Escrito com base em estudos científicos
Tempo de leitura: 6 min
Atualizado em 03 de julho de 2026

Agendar uma consulta pelo celular, conversar com o médico por vídeo e receber a receita digital em seguida já faz parte da rotina de milhões de brasileiros.

O que era exceção durante a pandemia virou uma das principais portas de entrada para o cuidado em saúde: só na rede pública, foram mais de 6,3 milhões de procedimentos de telessaúde entre 2022 e 2025, em quase 80% dos municípios do país.

Esse crescimento levanta uma dúvida legítima. Se tudo acontece pela tela, o que garante que a consulta seja segura, que a receita valha na farmácia e que os dados de saúde fiquem protegidos?

A resposta está em um conjunto de normas que amadureceu bastante nos últimos anos, formado por uma lei federal, resoluções do Conselho Federal de Medicina e regras específicas para os planos de saúde.

O que é telemedicina e quem regulamenta a prática no Brasil

Telemedicina é o exercício da medicina mediado por tecnologias digitais de comunicação. Na prática, isso inclui consultas por vídeo, análise de exames à distância, emissão de laudos e o acompanhamento contínuo de pacientes em tratamento, tudo com registro em prontuário e responsabilidade médica bem definida.

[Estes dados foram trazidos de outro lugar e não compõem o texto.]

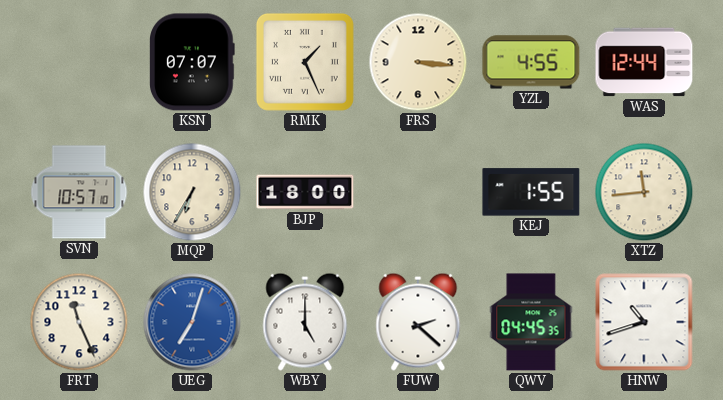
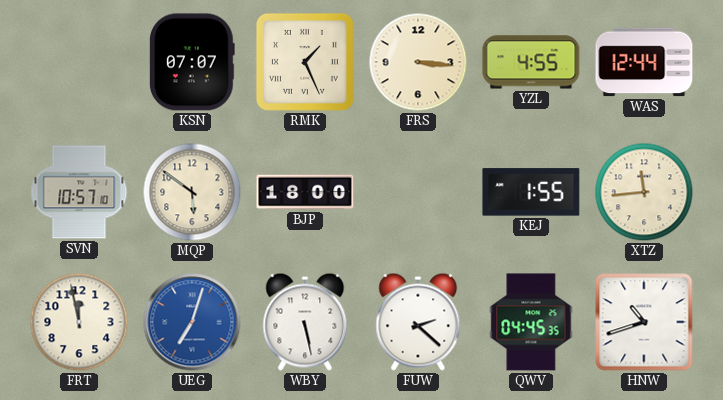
MQP: 6:35 -> 5:51
FRT: 11:26 -> 11:58
WBY: 5:00 -> 5:28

A regulamentação brasileira se apoia em dois pilares. O primeiro é a Lei 14.510/2022, que autorizou a telessaúde em caráter permanente em todo o território nacional e estabeleceu princípios como o consentimento do paciente e o direito de optar pelo atendimento presencial sempre que desejar.

O segundo é a Resolução CFM nº 2.314/2022, do Conselho Federal de Medicina, que define como o atendimento deve acontecer, quais modalidades são permitidas e quais são as responsabilidades do médico.

Ainda antes da pandemia se falava no assunto

Vale lembrar que a telemedicina não nasceu na pandemia. O CFM regulamenta a prática desde 2002, mas o modelo antigo se limitava à comunicação entre profissionais. Foi a partir de 2022 que a consulta direta entre médico e paciente ganhou respaldo definitivo, inclusive no primeiro atendimento, que pode acontecer de forma virtual quando o médico avaliar que essa via é adequada ao caso.

As empresas que oferecem o serviço também têm obrigações. A lei exige que plataformas de telemedicina tenham registro no Conselho Regional de Medicina do estado onde estão sediadas, com um diretor técnico médico responsável. Em outras palavras, não é qualquer aplicativo que pode intermediar consultas médicas no Brasil.

Como funciona a consulta online na prática

O caminho é parecido com o da consulta tradicional, só que sem deslocamento. O paciente agenda o horário, acessa a plataforma, conversa com o médico por vídeo ou por mensagens e recebe as orientações registradas em prontuário eletrônico. Quando há necessidade, o profissional solicita exames complementares ou indica uma avaliação presencial.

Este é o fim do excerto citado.